Diplomacy: The United States recognizes the revolutionary government of Venustiano Carranza, the “Primer Jefe” of the Constitutionalists in Mexico on October 19. He will go on to become President of the country in 1917, but is assassinated only three years later.
Politics: The United Daughters of the Confederacy holds its annual meeting in San Francisco on October 21. This is the first time the meeting is held outside of the South, and reflects the growing acceptance of the “lost-cause narrative” in non-Southern states, in part due to the success of “The Birth of a Nation.”
Law: Lyda Conley, who had been arrested a year earlier for shooting a policeman, becomes the first Native American woman admitted to practice at the US Supreme Court, October 25. She had appeared in propria persona (in her own person) in 1909, to argue in favor of protecting a Native American cemetery.
Government: Billy Hughes succeeds Andrew Fisher as Australian Prime Minister on October 27. He will break with his own party (Labor) over the issue of conscription and form the new National Labor Party, which later merged with the Commonwealth Liberal Party to become the Nationalist Party, while still serving in that capacity.

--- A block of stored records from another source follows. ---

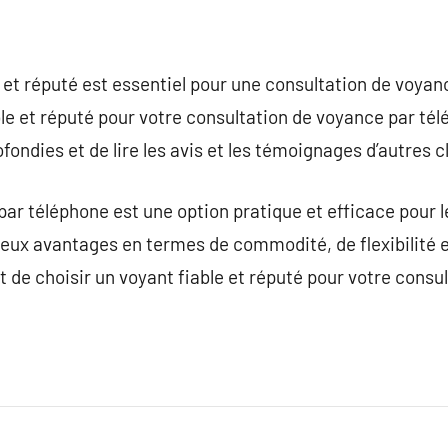
e et réputé est essentiel pour une consultation de voyan
ble et réputé pour votre consultation de voyance par tél
ondies et de lire les avis et les témoignages d’autres cl
par téléphone est une option pratique et efficace pour 
ux avantages en termes de commodité, de flexibilité et
t de choisir un voyant fiable et réputé pour votre consu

Disasters: The St. Johns School in Peabody, Massachusetts catches fire on October 28. 21 girls between the ages of 7 and 17 die in this fire, in part due to poor safety procedures and lack of safety exits.
Deaths: Actress Blanche Walsh dies October 31 from kidney failure. Mostly known for her work on the stage, she appeared in a film version of “Resurrection,” the novel by Leo Tolstoy, produced by Adolph Zukor in 1912.